## Dataset records
──────
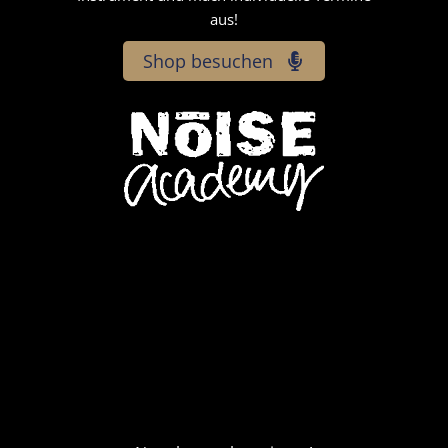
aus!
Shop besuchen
──────
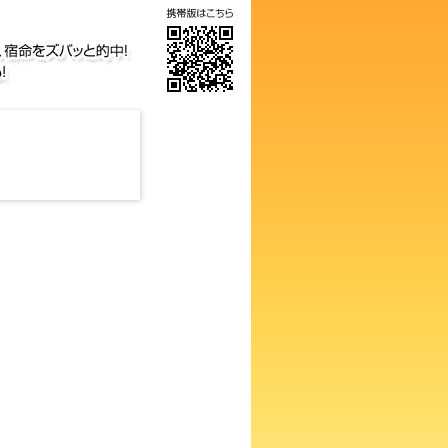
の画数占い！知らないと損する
──────
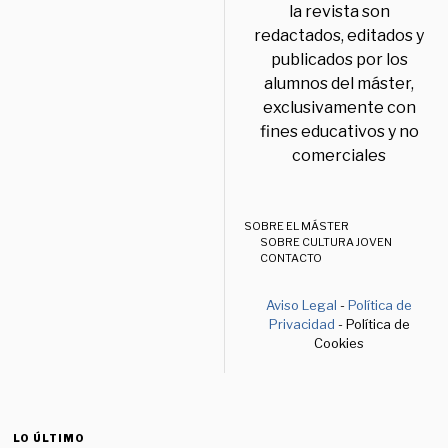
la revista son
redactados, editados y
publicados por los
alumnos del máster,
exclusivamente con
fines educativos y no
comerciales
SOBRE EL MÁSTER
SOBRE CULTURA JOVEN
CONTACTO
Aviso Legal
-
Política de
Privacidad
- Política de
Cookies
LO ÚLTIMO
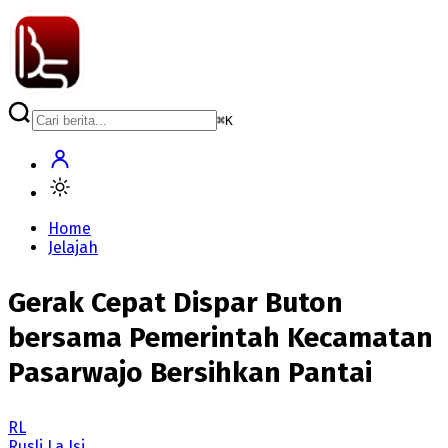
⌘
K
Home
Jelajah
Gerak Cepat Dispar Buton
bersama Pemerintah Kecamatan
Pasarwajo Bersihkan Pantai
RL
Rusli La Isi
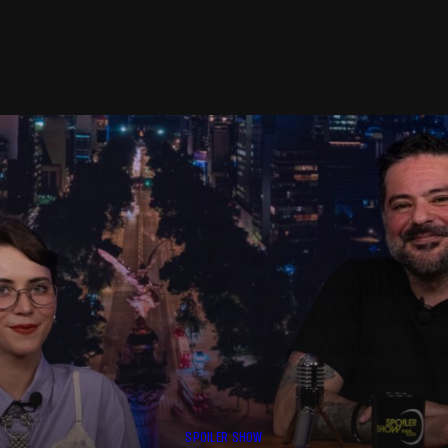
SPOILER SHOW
──────
## Task to carry out
Nothing but a number should be written: how many lines of the preceding listing contain "SOBRE".

## Result
2